Learning Tensorflow(5)---LSTM

LSTM本质是RNN，最大的区别在于在RNN基础结构上加入了一条cell state的信息传送带，用于记忆信息，使能处理长距离的上下文依赖。

LSTM网络结构

细胞状态

LSTM的核心是细胞状态，也就是下图中顶部的水平线，其作用可以理解为整个模型中的记忆空间，随着时间的变化而变换，传送带本身无法控制哪些信息是否被记忆，其控制作用的是下方的门结构，包括忘记门，输入门，候选门，输出门。

忘记门：
忘记门控制着该忘记哪些信息，通过传统sigmoid激活函数来实现。

其中：上一层输出信息，为当前信息，两者进行线性组合后，利用sigmoid激活函数得到一个0~1的输出，当函数值接近0时，表示记忆体丢失的信息越多。

输入门和候选门：
输入门用于确定什么信息将会被存储在细胞状态中，候选门用于计算当前的输入和过去的记忆所具有信息的综合。

包含两个部分，sigmoid层称为输入门，决定更新哪个值。接着，tanh层创建一个候选值向量，该向量将会被添加到细胞状态中。
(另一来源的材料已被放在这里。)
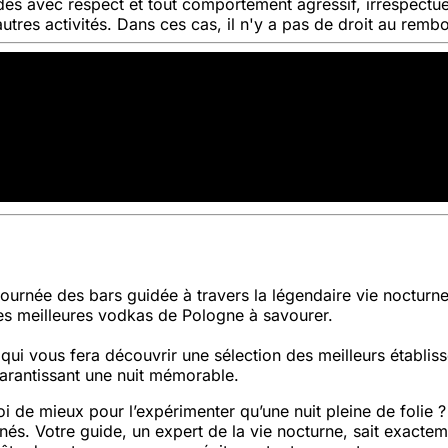
des avec respect et tout comportement agressif, irrespectue
autres activités. Dans ces cas, il n'y a pas de droit au rem
tournée des bars guidée à travers la légendaire vie noctur
es meilleures vodkas de Pologne à savourer.
ui vous fera découvrir une sélection des meilleurs établisse
 garantissant une nuit mémorable.
i de mieux pour l’expérimenter qu’une nuit pleine de folie
és. Votre guide, un expert de la vie nocturne, sait exacteme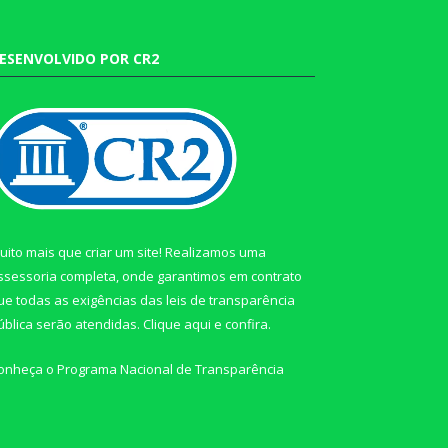
ESENVOLVIDO POR CR2
uito mais que criar um site! Realizamos uma
ssessoria completa, onde garantimos em contrato
ue todas as exigências das leis de transparência
ública serão atendidas. Clique aqui e confira.
onheça o
Programa Nacional de Transparência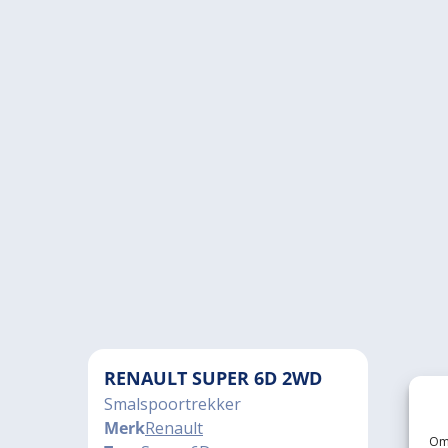
RENAULT SUPER 6D 2WD
Smalspoortrekker
Merk
Renault
Om 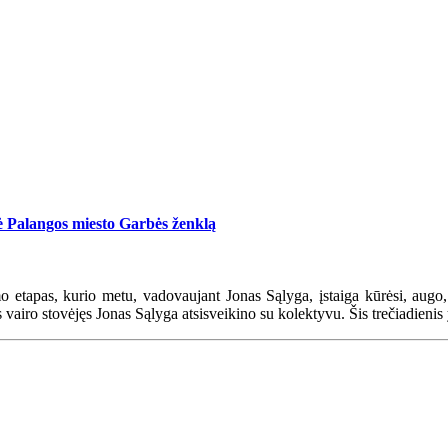
ė Palangos miesto Garbės ženklą
etapas, kurio metu, vadovaujant Jonas Sąlyga, įstaiga kūrėsi, augo, su
 vairo stovėjęs Jonas Sąlyga atsisveikino su kolektyvu. Šis trečiadienis 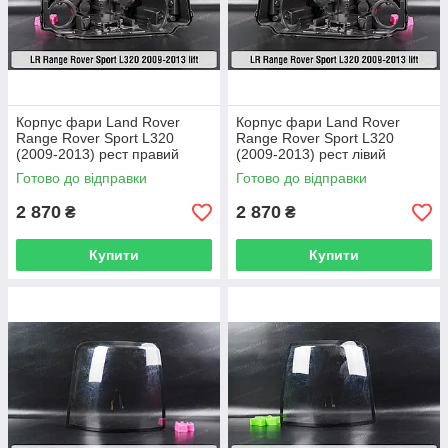
Корпус фари Land Rover
Корпус фари Land Rover
Range Rover Sport L320
Range Rover Sport L320
(2009-2013) рест правий
(2009-2013) рест лівий
Готово до відправки
Готово до відправки
2 870
2 870
₴
₴
Купити
Купити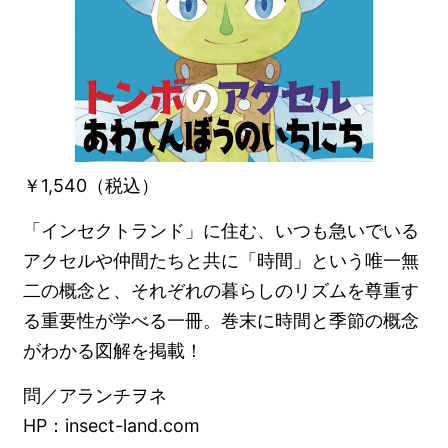
￥1,540（税込）
「インセクトランド」に住む、いつも急いでいる
アクセルや仲間たちと共に「時間」という唯一無
二の概念と、それぞれの暮らしのリズムを尊重す
る重要性が学べる一冊。巻末に時間と季節の概念
がわかる図解を掲載！
問／アランチヲネ
HP：insect-land.com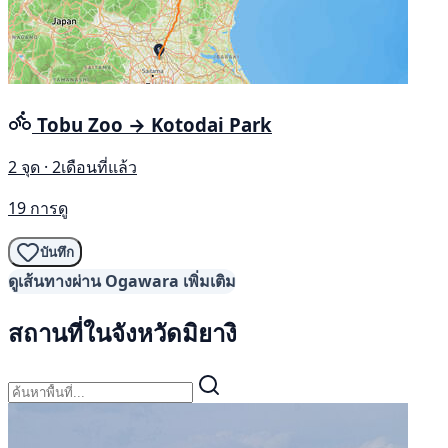
Tobu Zoo → Kotodai Park
2 จุด · 2เดือนที่แล้ว
19 การดู
บันทึก
ดูเส้นทางผ่าน Ogawara เพิ่มเติม
สถานที่ในจังหวัดมิยางิ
接下来更新细胞状态，通过以上的两步操作，忘记了决定忘记的旧的信息，添加了决定记起的新的信息。

输出门：
输出门用于决定输出什么样的信息。

首先使用sigmoid层决定细胞状态的哪一部分需要输出，然后将细胞状态通过tanh层，最后将两者相乘作为输出。

Tensorflow中构建LSTM

lstm_cell = tf.contrib.rnn.BasicLSTMCell(num_units, forget_bias=1.0,
               state_is_tuple=True, activation=None, reuse=None, name=None)

例如在mnist实验中，输入数据的维度为28 * 28，那么将样本的每一行当成一个输入，通过28个时间步骤展开LSTM，在每一个LSTM单元，输入一行维度为28的向量。

对于每一个LSTM单元，参数num_units表示每一个单元输出为128 * 1的向量。
如下图所示，对于每一个输入28维的向量，LSTM单元会将他映射到128维，在下一个LSTM单元时，LSTM会接收上一个128维的输出，和新的28维的输入，处理之后再映射成一个新的128维的向量输出，就这么一直处理下去，直到网络中最后一个LSTM单元，输出一个128维的向量。
lstm输入数据的格式为【batch_size , n_steps, n_inputs】

def inference(input_tensor):
    with tf.variable_scope('lstm1'):

        lstm1_weights_out = tf.get_variable("weight_out", [n_hidden_units,n_classes],initializer = tf.random_normal_initializer())
        lstm1_biases_out = tf.get_variable("bias_out", [n_classes,],initializer = tf.constant_initializer(0.1))
        
        
        lstm_cell = tf.contrib.rnn.BasicLSTMCell(n_hidden_units, forget_bias=1.0, state_is_tuple=True)
        
        stack = tf.contrib.rnn.MultiRNNCell([lstm_cell] * 1,
                                        state_is_tuple=True)
        _init_state = stack.zero_state(batch_size, dtype=tf.float32)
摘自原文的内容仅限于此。